### TASK PROMPT
Transcribe everything in the records exactly. Skip the images.

### INFORMATION GIVEN
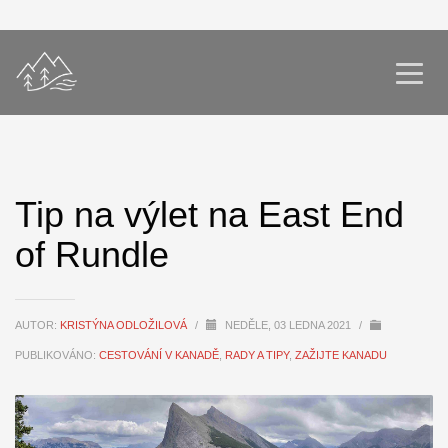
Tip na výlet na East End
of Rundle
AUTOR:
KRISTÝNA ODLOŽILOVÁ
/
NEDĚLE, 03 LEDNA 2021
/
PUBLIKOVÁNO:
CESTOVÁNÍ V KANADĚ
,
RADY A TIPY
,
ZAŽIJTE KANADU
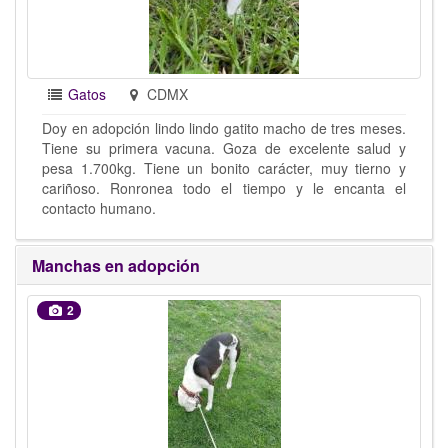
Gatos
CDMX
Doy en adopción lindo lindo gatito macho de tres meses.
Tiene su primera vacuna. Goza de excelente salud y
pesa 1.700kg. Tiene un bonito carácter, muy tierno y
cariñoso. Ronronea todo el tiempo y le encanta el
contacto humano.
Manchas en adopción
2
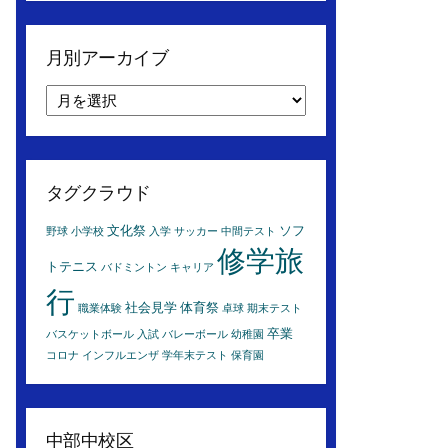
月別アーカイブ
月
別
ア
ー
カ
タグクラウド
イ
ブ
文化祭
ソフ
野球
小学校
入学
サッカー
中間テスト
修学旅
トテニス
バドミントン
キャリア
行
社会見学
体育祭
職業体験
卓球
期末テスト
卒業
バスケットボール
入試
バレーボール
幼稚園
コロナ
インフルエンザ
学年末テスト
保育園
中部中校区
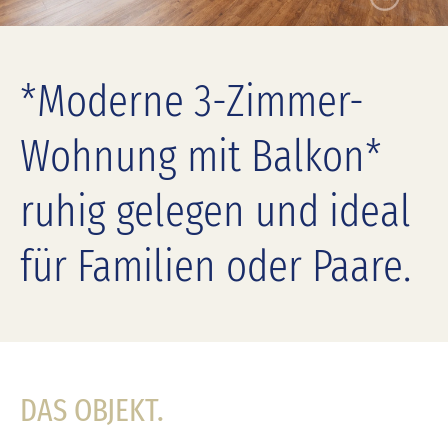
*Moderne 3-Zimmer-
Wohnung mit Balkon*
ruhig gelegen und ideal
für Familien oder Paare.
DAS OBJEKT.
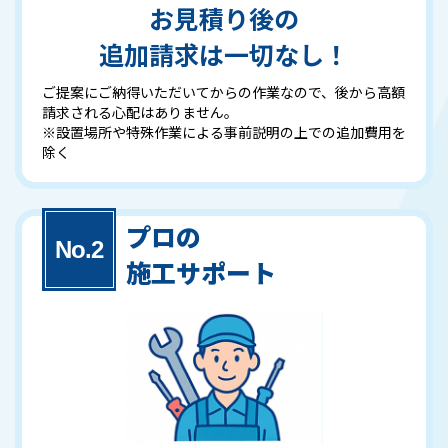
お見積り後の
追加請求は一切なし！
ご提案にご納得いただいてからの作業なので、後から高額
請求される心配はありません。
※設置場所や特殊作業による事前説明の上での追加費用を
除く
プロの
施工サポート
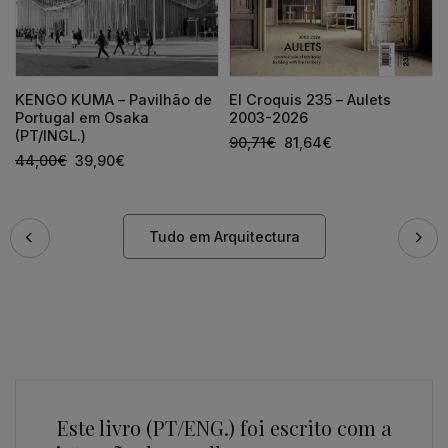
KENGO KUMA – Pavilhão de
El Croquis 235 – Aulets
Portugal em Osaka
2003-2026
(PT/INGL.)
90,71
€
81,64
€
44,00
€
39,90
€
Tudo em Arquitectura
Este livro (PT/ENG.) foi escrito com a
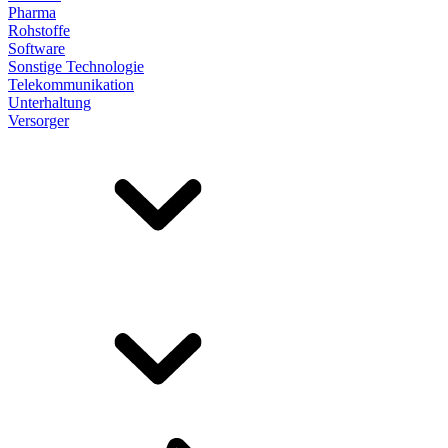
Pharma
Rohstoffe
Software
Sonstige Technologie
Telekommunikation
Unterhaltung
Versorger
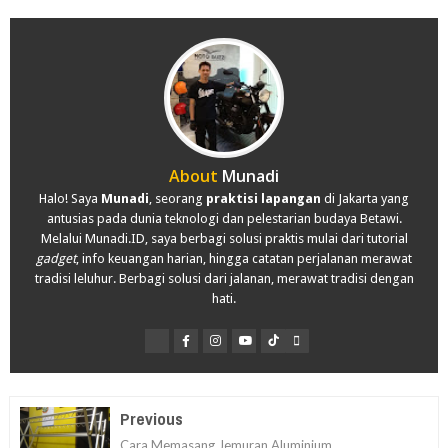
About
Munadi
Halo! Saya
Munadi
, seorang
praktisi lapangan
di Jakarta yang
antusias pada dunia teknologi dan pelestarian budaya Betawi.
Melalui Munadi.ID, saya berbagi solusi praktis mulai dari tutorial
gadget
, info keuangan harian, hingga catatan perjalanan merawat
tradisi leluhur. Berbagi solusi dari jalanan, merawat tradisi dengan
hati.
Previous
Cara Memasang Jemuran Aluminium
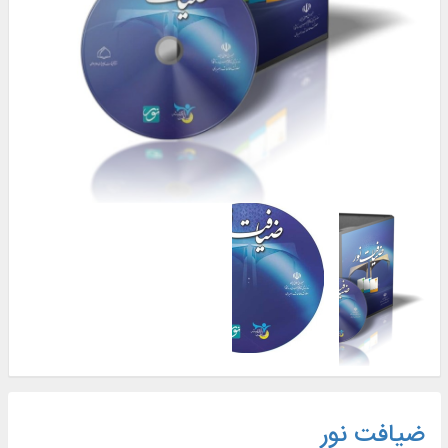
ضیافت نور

### RESULT OF THIS EXERCISE
Tip na výlet na East End
of Rundle
AUTOR:
KRISTÝNA ODLOŽILOVÁ
/
NEDĚLE, 03 LEDNA 2021
/
PUBLIKOVÁNO:
CESTOVÁNÍ V KANADĚ
,
RADY A TIPY
,
ZAŽIJTE KANADU
Gatos
CDMX
Doy en adopción lindo lindo gatito macho de tres meses.
Tiene su primera vacuna. Goza de excelente salud y
pesa 1.700kg. Tiene un bonito carácter, muy tierno y
cariñoso. Ronronea todo el tiempo y le encanta el
contacto humano.
Manchas en adopción
2
月別アーカイブ
月
別
ア
ー
カ
タグクラウド
イ
ブ
文化祭
ソフ
野球
小学校
入学
サッカー
中間テスト
修学旅
トテニス
バドミントン
キャリア
行
社会見学
体育祭
職業体験
卓球
期末テスト
卒業
バスケットボール
入試
バレーボール
幼稚園
コロナ
インフルエンザ
学年末テスト
保育園
中部中校区
*Moderne 3-Zimmer-
Wohnung mit Balkon*
ruhig gelegen und ideal
für Familien oder Paare.
DAS OBJEKT.
お見積り後の
追加請求は一切なし！
ご提案にご納得いただいてからの作業なので、後から高額
請求される心配はありません。
※設置場所や特殊作業による事前説明の上での追加費用を
除く
プロの
施工サポート
KENGO KUMA – Pavilhão de
El Croquis 235 – Aulets
Portugal em Osaka
2003-2026
(PT/INGL.)
90,71
€
81,64
€
44,00
€
39,90
€
Tudo em Arquitectura
Este livro (PT/ENG.) foi escrito com a
Pharma
Rohstoffe
Software
Sonstige Technologie
Telekommunikation
Unterhaltung
Versorger
About
Munadi
Halo! Saya
Munadi
, seorang
praktisi lapangan
di Jakarta yang
antusias pada dunia teknologi dan pelestarian budaya Betawi.
Melalui Munadi.ID, saya berbagi solusi praktis mulai dari tutorial
gadget
, info keuangan harian, hingga catatan perjalanan merawat
tradisi leluhur. Berbagi solusi dari jalanan, merawat tradisi dengan
hati.
Previous
Cara Memasang Jemuran Aluminium
ضیافت نور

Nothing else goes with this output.